What the task asks: Among the lines below, count those containing the word "请输入关键词". Give the number only.
---
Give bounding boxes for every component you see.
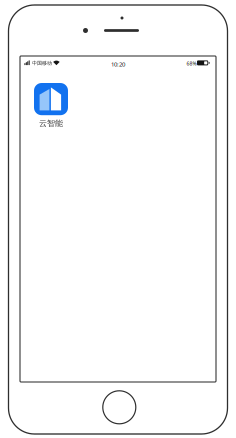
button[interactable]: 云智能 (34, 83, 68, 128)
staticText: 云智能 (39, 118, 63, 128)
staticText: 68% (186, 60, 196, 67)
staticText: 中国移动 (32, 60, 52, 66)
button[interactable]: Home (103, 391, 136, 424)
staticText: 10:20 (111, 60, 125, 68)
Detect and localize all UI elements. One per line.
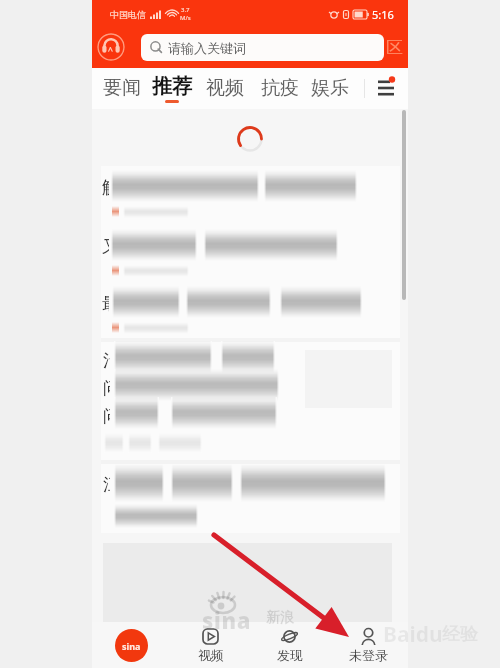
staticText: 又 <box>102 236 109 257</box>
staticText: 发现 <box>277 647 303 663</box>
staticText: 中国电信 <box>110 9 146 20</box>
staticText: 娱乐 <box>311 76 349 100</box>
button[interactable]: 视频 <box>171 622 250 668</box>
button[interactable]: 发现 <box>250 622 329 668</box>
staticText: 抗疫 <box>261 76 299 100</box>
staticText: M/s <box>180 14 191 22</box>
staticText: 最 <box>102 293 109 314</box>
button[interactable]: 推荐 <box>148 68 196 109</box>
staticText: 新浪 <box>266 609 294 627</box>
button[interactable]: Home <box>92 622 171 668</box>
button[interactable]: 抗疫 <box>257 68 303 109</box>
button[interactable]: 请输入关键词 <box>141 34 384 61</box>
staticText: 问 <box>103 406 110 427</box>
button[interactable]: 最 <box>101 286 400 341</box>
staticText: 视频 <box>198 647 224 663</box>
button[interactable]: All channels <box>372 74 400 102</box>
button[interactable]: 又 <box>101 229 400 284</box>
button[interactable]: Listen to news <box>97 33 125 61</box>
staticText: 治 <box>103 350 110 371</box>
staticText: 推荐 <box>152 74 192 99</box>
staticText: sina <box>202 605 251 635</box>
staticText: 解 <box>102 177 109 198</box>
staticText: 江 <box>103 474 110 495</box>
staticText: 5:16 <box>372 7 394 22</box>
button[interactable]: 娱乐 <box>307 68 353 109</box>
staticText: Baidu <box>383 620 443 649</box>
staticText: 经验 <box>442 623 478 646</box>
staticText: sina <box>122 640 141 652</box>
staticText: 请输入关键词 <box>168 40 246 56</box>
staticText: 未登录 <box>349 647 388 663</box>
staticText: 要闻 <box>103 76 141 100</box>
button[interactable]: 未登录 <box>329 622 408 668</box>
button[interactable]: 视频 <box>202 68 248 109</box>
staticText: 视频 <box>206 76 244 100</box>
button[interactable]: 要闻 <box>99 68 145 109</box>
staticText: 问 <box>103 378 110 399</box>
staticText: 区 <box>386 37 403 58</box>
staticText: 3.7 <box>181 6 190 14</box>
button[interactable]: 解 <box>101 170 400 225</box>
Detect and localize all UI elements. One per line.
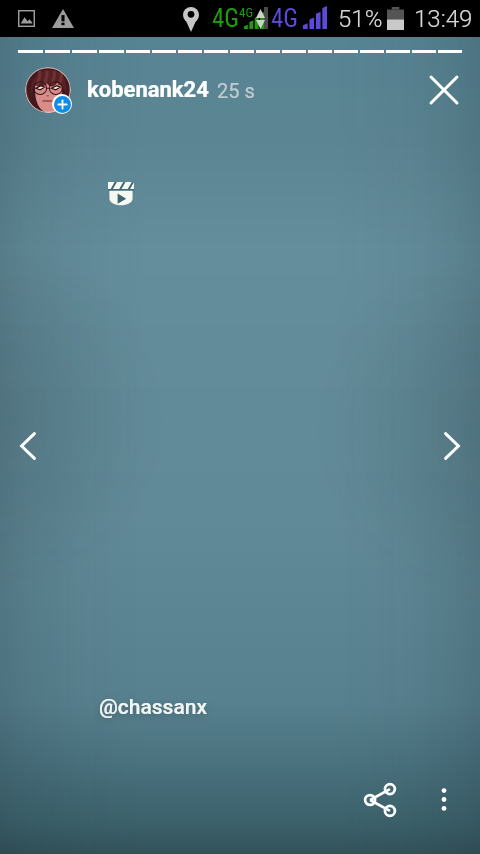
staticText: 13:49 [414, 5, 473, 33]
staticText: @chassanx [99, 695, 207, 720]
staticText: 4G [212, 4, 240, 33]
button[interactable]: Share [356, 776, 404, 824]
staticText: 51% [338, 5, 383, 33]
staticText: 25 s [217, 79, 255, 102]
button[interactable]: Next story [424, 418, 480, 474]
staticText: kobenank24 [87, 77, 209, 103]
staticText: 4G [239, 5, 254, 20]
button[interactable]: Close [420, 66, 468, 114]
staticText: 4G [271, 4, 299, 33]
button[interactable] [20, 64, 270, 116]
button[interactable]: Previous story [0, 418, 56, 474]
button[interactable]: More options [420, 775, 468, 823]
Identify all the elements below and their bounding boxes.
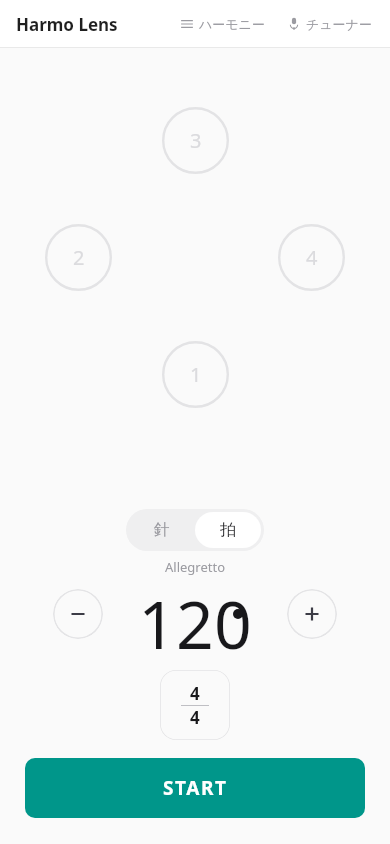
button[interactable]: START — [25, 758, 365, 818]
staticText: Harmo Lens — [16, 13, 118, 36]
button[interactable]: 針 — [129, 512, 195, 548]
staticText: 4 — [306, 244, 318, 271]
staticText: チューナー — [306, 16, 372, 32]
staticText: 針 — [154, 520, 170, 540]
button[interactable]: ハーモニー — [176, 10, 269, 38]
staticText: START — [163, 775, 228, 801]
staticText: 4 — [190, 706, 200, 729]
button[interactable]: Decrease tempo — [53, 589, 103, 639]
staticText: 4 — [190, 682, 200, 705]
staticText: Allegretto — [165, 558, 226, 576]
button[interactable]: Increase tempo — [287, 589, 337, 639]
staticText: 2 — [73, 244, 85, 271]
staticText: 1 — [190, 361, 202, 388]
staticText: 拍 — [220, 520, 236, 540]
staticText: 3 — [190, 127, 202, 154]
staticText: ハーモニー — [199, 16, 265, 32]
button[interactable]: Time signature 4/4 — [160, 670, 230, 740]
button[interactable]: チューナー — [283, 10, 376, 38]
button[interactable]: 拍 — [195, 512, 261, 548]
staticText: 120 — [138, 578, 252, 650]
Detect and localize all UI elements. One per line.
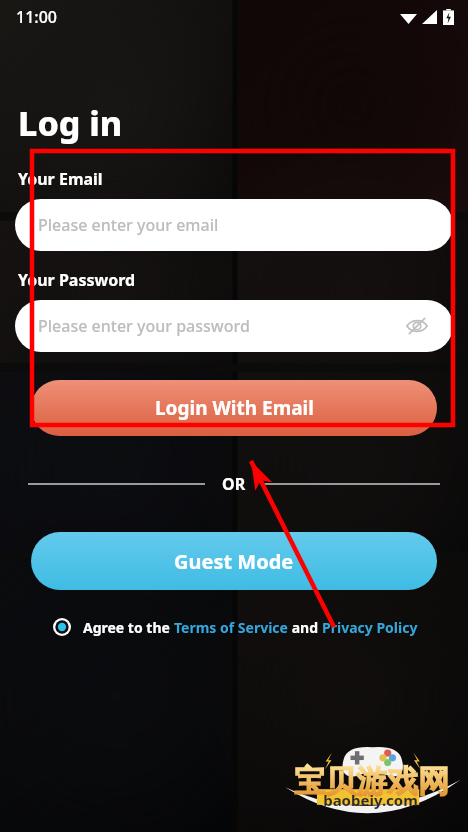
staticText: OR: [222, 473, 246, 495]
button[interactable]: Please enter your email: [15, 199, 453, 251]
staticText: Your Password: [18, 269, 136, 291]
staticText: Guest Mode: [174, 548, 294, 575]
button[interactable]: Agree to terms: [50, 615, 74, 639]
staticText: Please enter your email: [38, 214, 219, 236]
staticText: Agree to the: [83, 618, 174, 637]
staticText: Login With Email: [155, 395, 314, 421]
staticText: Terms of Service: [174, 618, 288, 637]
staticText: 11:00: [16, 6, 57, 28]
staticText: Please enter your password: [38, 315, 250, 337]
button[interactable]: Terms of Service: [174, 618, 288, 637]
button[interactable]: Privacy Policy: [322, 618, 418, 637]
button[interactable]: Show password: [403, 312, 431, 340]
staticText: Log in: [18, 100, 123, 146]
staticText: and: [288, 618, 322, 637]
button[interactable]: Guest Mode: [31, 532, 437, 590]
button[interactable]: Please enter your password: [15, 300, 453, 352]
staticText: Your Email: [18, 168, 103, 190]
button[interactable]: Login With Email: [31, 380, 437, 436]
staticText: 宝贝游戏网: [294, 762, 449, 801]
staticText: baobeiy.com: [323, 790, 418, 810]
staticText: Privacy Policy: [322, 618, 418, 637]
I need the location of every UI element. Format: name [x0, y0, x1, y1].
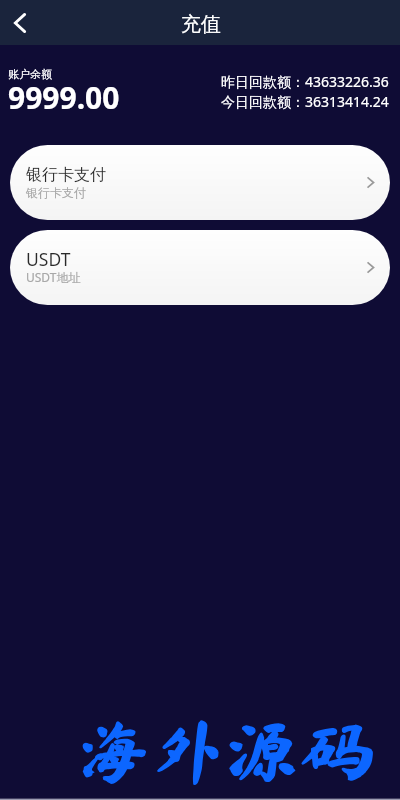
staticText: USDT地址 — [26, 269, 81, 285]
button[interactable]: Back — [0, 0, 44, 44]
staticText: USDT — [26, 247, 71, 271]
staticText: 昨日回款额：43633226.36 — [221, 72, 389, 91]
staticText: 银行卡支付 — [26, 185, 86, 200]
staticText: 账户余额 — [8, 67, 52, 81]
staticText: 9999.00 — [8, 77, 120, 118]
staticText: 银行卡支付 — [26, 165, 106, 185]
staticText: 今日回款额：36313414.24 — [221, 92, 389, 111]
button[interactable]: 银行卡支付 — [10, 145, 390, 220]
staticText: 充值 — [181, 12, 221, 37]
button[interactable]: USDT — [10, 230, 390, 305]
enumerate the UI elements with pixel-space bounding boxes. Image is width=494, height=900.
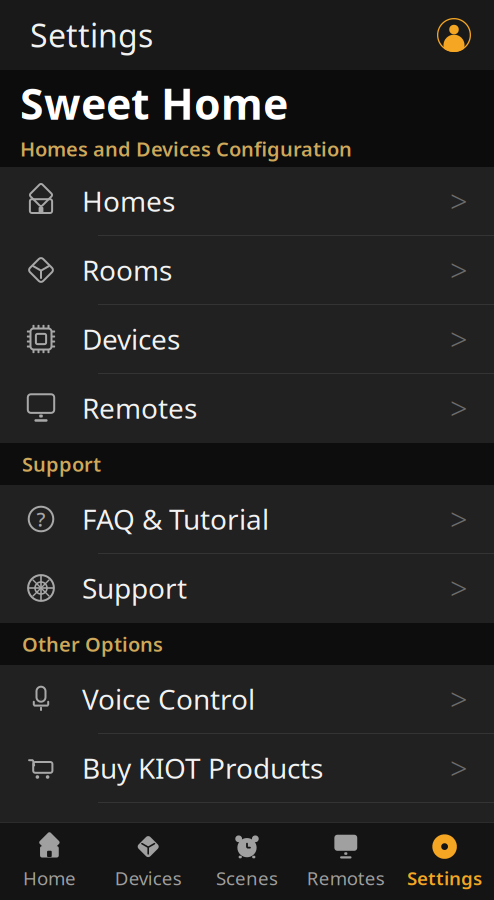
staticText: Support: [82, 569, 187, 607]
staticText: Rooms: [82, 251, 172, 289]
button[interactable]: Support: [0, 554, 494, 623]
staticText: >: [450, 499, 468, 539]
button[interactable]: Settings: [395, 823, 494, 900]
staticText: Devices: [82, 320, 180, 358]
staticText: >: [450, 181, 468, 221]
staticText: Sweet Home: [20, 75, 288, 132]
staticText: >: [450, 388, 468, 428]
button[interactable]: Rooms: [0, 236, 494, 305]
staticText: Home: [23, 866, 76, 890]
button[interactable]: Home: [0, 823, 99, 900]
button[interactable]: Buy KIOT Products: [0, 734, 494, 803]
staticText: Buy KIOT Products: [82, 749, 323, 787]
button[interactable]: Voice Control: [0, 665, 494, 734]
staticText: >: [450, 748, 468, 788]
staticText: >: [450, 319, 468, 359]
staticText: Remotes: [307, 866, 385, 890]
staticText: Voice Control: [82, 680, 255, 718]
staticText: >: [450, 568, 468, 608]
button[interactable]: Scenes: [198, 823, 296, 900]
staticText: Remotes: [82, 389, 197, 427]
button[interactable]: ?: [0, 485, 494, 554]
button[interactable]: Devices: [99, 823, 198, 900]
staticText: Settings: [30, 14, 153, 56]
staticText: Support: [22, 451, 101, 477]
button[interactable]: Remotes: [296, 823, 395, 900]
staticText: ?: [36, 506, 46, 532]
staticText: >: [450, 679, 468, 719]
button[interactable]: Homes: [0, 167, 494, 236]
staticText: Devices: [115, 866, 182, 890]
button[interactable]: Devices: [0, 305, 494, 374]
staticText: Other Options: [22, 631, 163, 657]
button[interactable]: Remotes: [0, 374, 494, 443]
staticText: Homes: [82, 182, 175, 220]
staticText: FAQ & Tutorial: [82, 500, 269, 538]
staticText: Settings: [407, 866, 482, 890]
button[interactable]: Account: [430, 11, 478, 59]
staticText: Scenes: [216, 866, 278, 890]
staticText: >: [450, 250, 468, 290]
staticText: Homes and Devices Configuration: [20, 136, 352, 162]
---
Answer box: 2